### Exercise
Copy each line below as it stands, but skip any picture it contains.

[Saved entries]

————

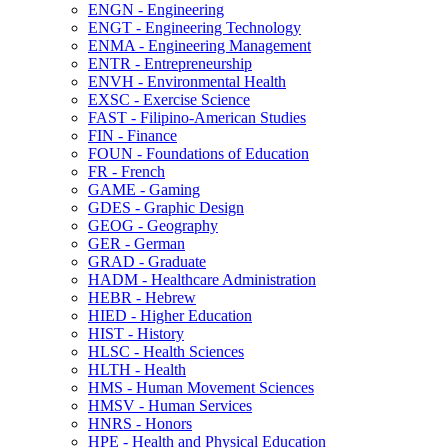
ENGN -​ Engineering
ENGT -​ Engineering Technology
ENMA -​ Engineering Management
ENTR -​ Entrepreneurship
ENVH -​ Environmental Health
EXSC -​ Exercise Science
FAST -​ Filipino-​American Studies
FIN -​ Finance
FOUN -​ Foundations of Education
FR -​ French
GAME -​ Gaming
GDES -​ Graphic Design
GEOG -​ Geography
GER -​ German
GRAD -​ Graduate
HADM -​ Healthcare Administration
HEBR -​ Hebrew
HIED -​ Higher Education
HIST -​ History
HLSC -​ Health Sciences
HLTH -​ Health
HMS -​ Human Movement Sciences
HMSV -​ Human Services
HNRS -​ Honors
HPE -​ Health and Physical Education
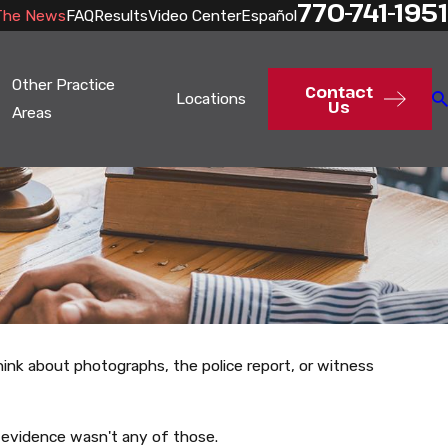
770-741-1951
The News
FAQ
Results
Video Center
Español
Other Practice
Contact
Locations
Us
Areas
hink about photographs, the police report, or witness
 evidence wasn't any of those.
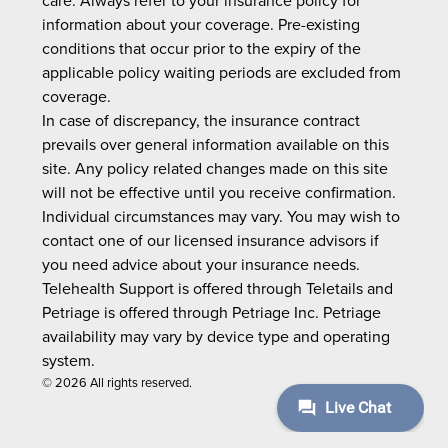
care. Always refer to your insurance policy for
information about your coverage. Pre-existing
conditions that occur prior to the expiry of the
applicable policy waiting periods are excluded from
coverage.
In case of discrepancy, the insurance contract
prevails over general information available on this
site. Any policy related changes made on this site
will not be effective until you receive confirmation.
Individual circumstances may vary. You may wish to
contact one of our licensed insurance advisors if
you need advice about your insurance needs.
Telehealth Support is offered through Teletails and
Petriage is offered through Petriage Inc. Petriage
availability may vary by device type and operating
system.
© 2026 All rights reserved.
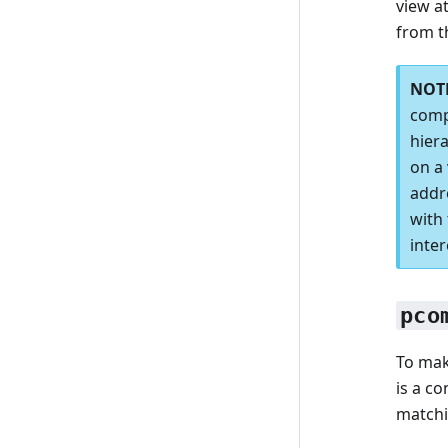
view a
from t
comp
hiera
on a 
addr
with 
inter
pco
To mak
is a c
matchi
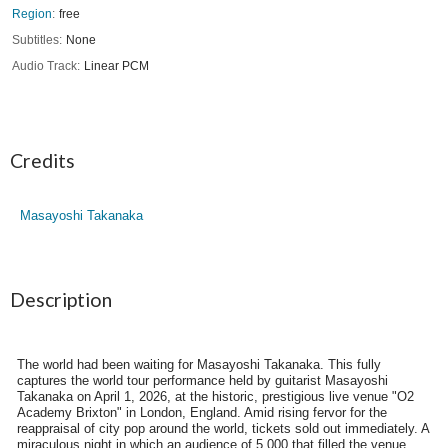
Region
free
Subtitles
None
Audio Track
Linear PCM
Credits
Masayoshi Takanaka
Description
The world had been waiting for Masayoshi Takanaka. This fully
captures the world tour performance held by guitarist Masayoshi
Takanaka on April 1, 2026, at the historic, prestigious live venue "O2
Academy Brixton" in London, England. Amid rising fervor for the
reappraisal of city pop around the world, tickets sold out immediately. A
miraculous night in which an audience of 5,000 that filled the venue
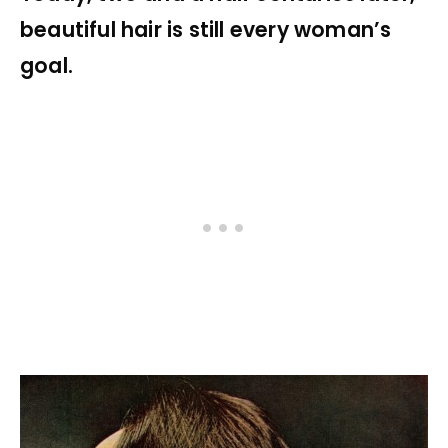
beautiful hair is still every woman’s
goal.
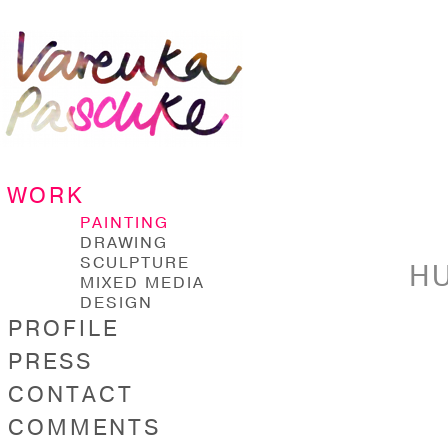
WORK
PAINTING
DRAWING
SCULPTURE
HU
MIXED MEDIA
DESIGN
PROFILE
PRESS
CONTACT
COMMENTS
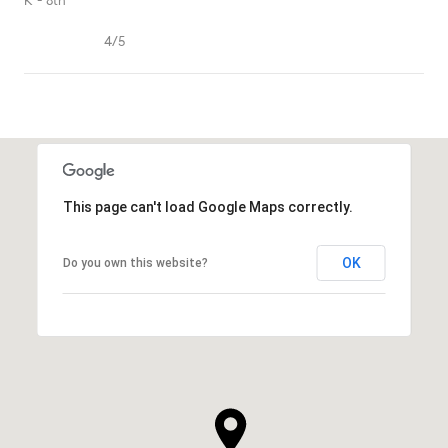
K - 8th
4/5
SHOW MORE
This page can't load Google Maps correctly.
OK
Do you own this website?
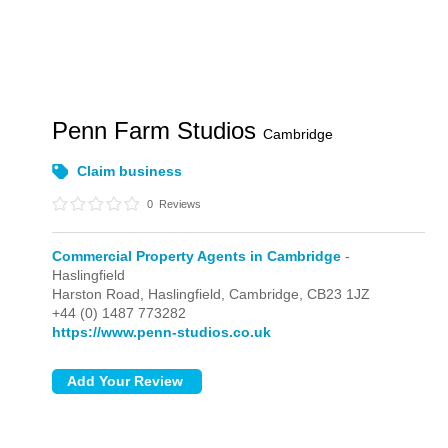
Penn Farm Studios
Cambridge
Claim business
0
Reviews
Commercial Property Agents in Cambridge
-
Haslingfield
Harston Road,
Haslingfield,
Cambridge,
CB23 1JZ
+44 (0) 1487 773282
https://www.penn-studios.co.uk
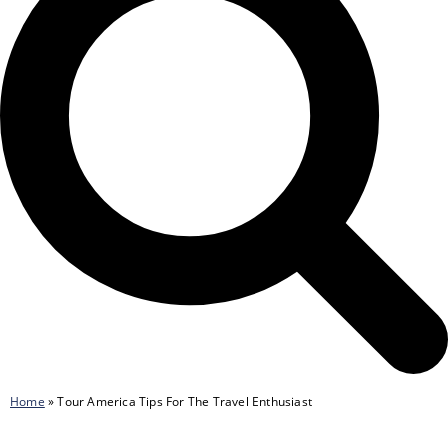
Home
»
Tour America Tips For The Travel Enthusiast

————

### Finished exercise
ENGN -​ Engineering
ENGT -​ Engineering Technology
ENMA -​ Engineering Management
ENTR -​ Entrepreneurship
ENVH -​ Environmental Health
EXSC -​ Exercise Science
FAST -​ Filipino-​American Studies
FIN -​ Finance
FOUN -​ Foundations of Education
FR -​ French
GAME -​ Gaming
GDES -​ Graphic Design
GEOG -​ Geography
GER -​ German
GRAD -​ Graduate
HADM -​ Healthcare Administration
HEBR -​ Hebrew
HIED -​ Higher Education
HIST -​ History
HLSC -​ Health Sciences
HLTH -​ Health
HMS -​ Human Movement Sciences
HMSV -​ Human Services
HNRS -​ Honors
HPE -​ Health and Physical Education
770-741-1951
The News
FAQ
Results
Video Center
Español
Other Practice
Contact
Locations
Us
Areas
hink about photographs, the police report, or witness
 evidence wasn't any of those.
care. Always refer to your insurance policy for
information about your coverage. Pre-existing
conditions that occur prior to the expiry of the
applicable policy waiting periods are excluded from
coverage.
In case of discrepancy, the insurance contract
prevails over general information available on this
site. Any policy related changes made on this site
will not be effective until you receive confirmation.
Individual circumstances may vary. You may wish to
contact one of our licensed insurance advisors if
you need advice about your insurance needs.
Telehealth Support is offered through Teletails and
Petriage is offered through Petriage Inc. Petriage
availability may vary by device type and operating
system.
© 2026 All rights reserved.
view a
from t
comp
hiera
on a 
addr
with 
inter
pco
To mak
is a c
matchi
Region
free
Subtitles
None
Audio Track
Linear PCM
Credits
Masayoshi Takanaka
Description
The world had been waiting for Masayoshi Takanaka. This fully
captures the world tour performance held by guitarist Masayoshi
Takanaka on April 1, 2026, at the historic, prestigious live venue "O2
Academy Brixton" in London, England. Amid rising fervor for the
reappraisal of city pop around the world, tickets sold out immediately. A
miraculous night in which an audience of 5,000 that filled the venue
beautiful hair is still every woman’s
goal.
WORK
PAINTING
DRAWING
SCULPTURE
HU
MIXED MEDIA
DESIGN
PROFILE
PRESS
CONTACT
COMMENTS
K - 8th
4/5
SHOW MORE
This page can't load Google Maps correctly.
OK
Do you own this website?
Penn Farm Studios
Cambridge
Claim business
0
Reviews
Commercial Property Agents in Cambridge
-
Haslingfield
Harston Road,
Haslingfield,
Cambridge,
CB23 1JZ
+44 (0) 1487 773282
https://www.penn-studios.co.uk
Home
»
Tour America Tips For The Travel Enthusiast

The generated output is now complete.